Finally, MATLAB® was also used for the adequate design of the heat exchanger (HEX) and the solar field hydro-dynamic parameters that are the necessary inputs for the subsequent dynamic modeling in Dymola. The idea was to integrate solar heat into the pressurized water heating loop of the conventional thermal energy system. The industrial water loop used in this assessment consists of an operating temperature of 135 °C and a return temperature of 125 °C. The objective of the simulation was to see how this integration works, with the interface of the solar loop consisting of the use of a commercial Therminol SP [24] diathermic oil, and with the water loop positioned through a suitable tubular heat exchanger. The design of the HEX was based on the calculation of a series of geometrical and fluid thermo-dynamic parameters, as shown in Table 3, considering the turbulence conditions concerning the number of Re and Pr exposed by the Dittus–Boelter correlation [25] and considering a Therminol SP loop based on a temperature of 185–155 °C. The thermodynamic properties of the heat thermal fluid (HTF), such as specific heat or viscosity, were considered as polynomials in the function of the fluid temperature [25,26]. In addition, a ΔT of 30 °C (185–155 °C) allows the design flow rate to be calculated in a completely turbulent regime. Therefore, a design flow rate of approximately 5.16 kg/s was calculated. Subsequently, considering a thickness appropriate to the commercial pipes under consideration, the number of tubes (nt) inside the tubular heat exchanger was calculated, as demonstrated in Figure 3.

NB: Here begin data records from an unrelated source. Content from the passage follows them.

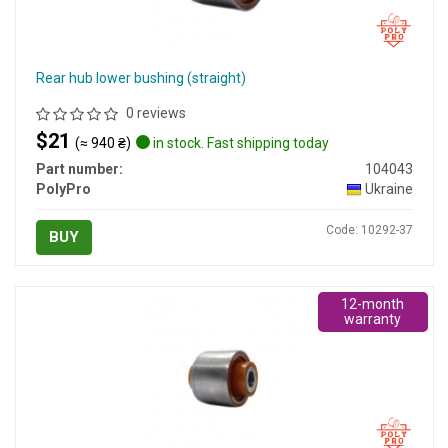
Rear hub lower bushing (straight)
0 reviews
$21
(≈ 940 ₴)
in stock. Fast shipping today
Part number:
104043
PolyPro
Ukraine
Code: 10292-37
BUY
12-month
warranty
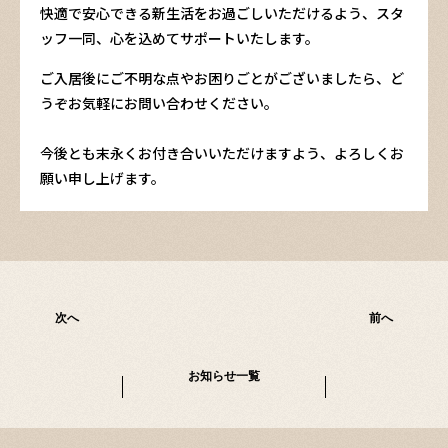
快適で安心できる新生活をお過ごしいただけるよう、スタ
ッフ一同、心を込めてサポートいたします。
ご入居後にご不明な点やお困りごとがございましたら、ど
うぞお気軽にお問い合わせください。
今後とも末永くお付き合いいただけますよう、よろしくお
願い申し上げます。
次へ
前へ
お知らせ一覧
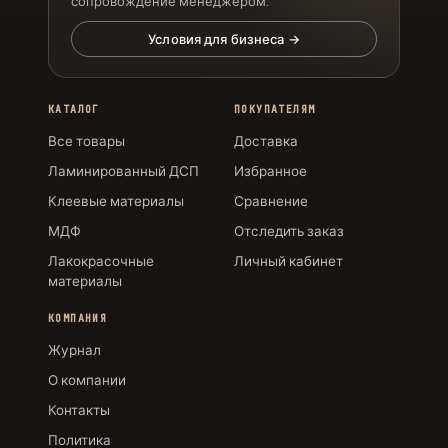
сопровождение менеджером.
Условия для бизнеса →
КАТАЛОГ
ПОКУПАТЕЛЯМ
Все товары
Доставка
Ламинированный ДСП
Избранное
Клеевые материалы
Сравнение
МДФ
Отследить заказ
Лакокрасочные
Личный кабинет
материалы
КОМПАНИЯ
Журнал
О компании
Контакты
Политика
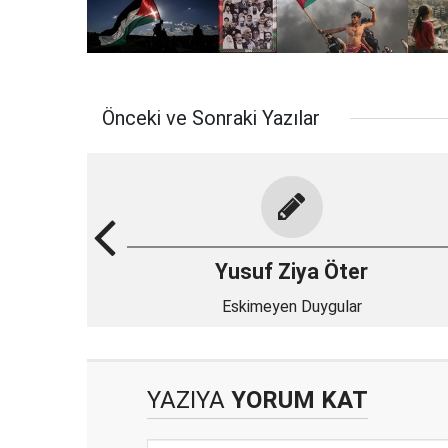
Önceki ve Sonraki Yazılar
Yusuf Ziya Öter
Eskimeyen Duygular
YAZIYA
YORUM KAT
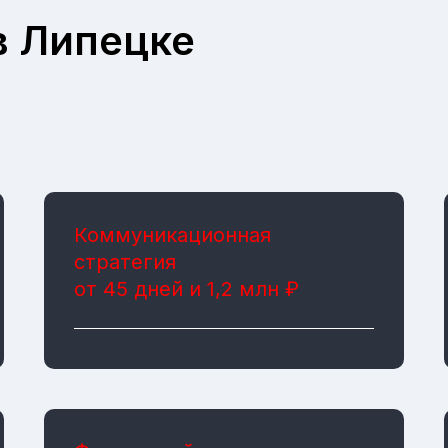
в Липецке
Коммуникационная
стратегия
от 45 дней и 1,2 млн ₽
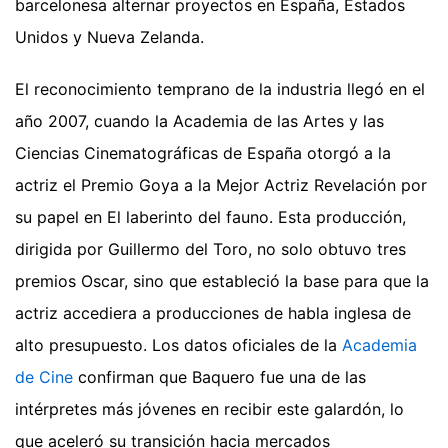
barcelonesa alternar proyectos en España, Estados
Unidos y Nueva Zelanda.
El reconocimiento temprano de la industria llegó en el
año 2007, cuando la Academia de las Artes y las
Ciencias Cinematográficas de España otorgó a la
actriz el Premio Goya a la Mejor Actriz Revelación por
su papel en El laberinto del fauno. Esta producción,
dirigida por Guillermo del Toro, no solo obtuvo tres
premios Oscar, sino que estableció la base para que la
actriz accediera a producciones de habla inglesa de
alto presupuesto. Los datos oficiales de la
Academia
de Cine
confirman que Baquero fue una de las
intérpretes más jóvenes en recibir este galardón, lo
que aceleró su transición hacia mercados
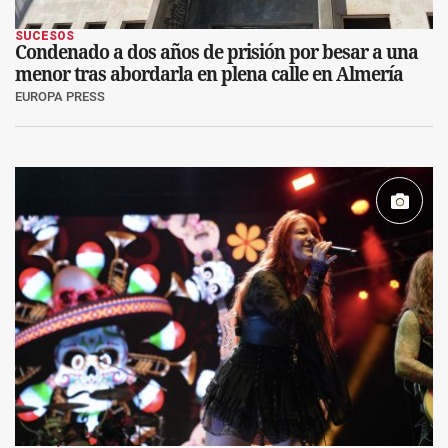
SUCESOS
Condenado a dos años de prisión por besar a una
menor tras abordarla en plena calle en Almería
EUROPA PRESS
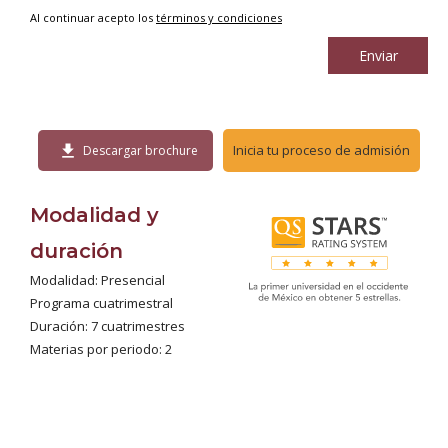
Al continuar acepto los
términos y condiciones
Enviar
download
Inicia tu proceso de admisión
Descargar brochure
Modalidad y
duración
Modalidad: Presencial
Programa cuatrimestral
Duración: 7 cuatrimestres
Materias por periodo: 2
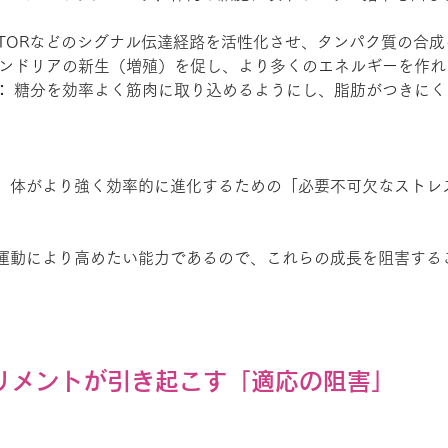
mTORなどのシグナル伝達経路を活性化させ、タンパク質の合
コンドリアの新生（増殖）を促し、より多くのエネルギーを作れ
：
 糖分を効率よく筋肉に取り込めるようにし、脂肪がつきにく
、体がより強く効率的に進化するための「必要不可欠なストレ
運動により高めたい能力であるので、これらの成長を阻害する
プリメントが引き起こす「適応の阻害」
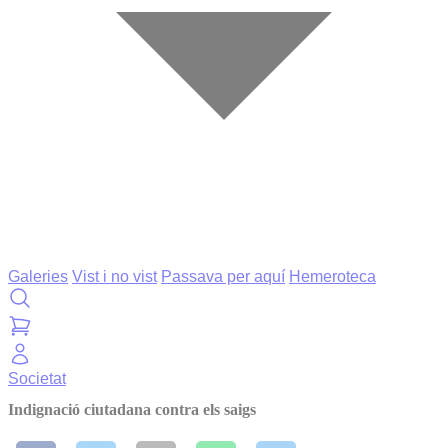
Galeries
Vist i no vist
Passava per aquí
Hemeroteca
Societat
Indignació ciutadana contra els saigs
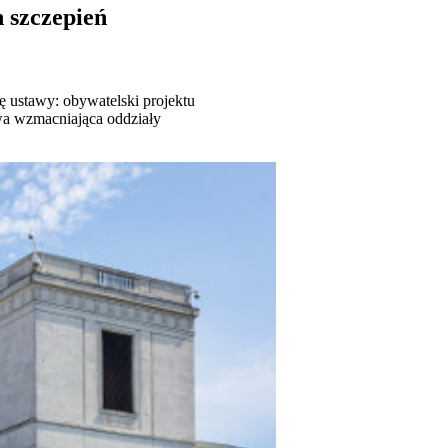
h szczepień
ę ustawy: obywatelski projektu
awa wzmacniająca oddziały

The internal convection coefficient h i (Therminol SP side) is calculated according to the internal diameter with equation ( N u = h λ   d ), while the external convection coefficient, h e (water side), is calculated in the function of the hydraulic diameter. Therefore, considering a thermal conductivity of λ i n o x steel of 15 W/mK, the overall transmission coefficients, referred to as the internal (Ui) and external(Ue) surface as a function of the respective convection coefficients, are calculated. Finally, the geometrical parameters, such as the internal surface (Ai), external surface (Ae) and length (L) of the HEX, were found according to a design of thermal power, considering a 90% efficiency of heat exchange. The volumes of the exchange mediums, Therminol SP (Vsf) and water (Vwf), and the volume of the metal were also found to be dependent on the geometric parameters. The total metal mass of the HEX was calculated considering a constant density of steel equal to 7980 kg/m3 (ANSI B36).

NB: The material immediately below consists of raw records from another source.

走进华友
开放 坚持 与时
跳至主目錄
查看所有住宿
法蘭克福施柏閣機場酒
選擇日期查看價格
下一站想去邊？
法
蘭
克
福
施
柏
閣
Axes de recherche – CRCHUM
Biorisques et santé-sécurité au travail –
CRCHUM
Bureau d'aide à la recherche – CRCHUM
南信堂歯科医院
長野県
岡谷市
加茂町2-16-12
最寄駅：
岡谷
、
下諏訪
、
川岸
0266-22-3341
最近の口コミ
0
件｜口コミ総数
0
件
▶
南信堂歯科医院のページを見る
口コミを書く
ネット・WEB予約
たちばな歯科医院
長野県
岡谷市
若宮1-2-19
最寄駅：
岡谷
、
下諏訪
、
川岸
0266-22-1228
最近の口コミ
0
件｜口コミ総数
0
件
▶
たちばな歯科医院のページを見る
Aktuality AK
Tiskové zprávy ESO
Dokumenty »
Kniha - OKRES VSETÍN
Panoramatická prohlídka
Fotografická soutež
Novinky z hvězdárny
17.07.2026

The heat exchanger geometry and dimensions are highly influenced by the design of the exchange temperature. It can be noted that a tubular heat exchanger of 8.56 m has a weight of 175 kg. In order to minimize the space occupied, these types of heat exchangers have the possibility to possess coil-type configurations. These parameters will be used as input in the dynamic simulation in Dymola®, whose simulation scheme is presented in Figure 4.
In the case of the Felicetti pasta factory, solar heat is integrated in the water loop that supplies the gas boiler, which is characterized by a moss flow rate of 15 kg/s and an input and output temperature of 135 and 125 °C, respectively. With the counter flow tubular heat exchanger (HEX), it is possible to distinguish the solar loop in which the Therminol SP circulates (on the left) and the water loop (on the right) that feeds the industrial process. Localized pressure drops are considered in each component of the system as constant, while the value of distributed pressure drops inside the pipes is proportional to the mass flow rate. Considering the limited available space, a small volume of the tank proportional to the flow rate of about 8 m3 was considered. A series of PIDs that regulate the pump and the closing–opening of the three valves located at the solar field is set to a temperature of 185 °C at the tank outlet.

3. Results

Matlab® was used to process the hourly data of solar radiation and climatic temperature (estimating the heat production and the components of IAM for the three different solar collectors) to size the heat exchangers (geometry, heat transfer coefficients and metal mass) and to evaluate the mass flow rate working conditions. In the second step, Dymola® was used to monitor temperature transients and simulate the activity of the solar field in a predictive mode. The available space of the pasta factory is of 2000 m2. The yearly thermal energy produced by the solar field with the three technology in Molina and in Predazzo and the space required to totally cover the heat demand of the pasta factory using only solar energy (100% RES) are shown in Table 4. To satisfy 100% of the thermal demand by solar heat, it is necessary to produce at least 6.69 GWh/year to be combined with an adequate thermal storage to satisfy the daily and seasonal variability. The study of the thermal storage solution is not an aim of this work.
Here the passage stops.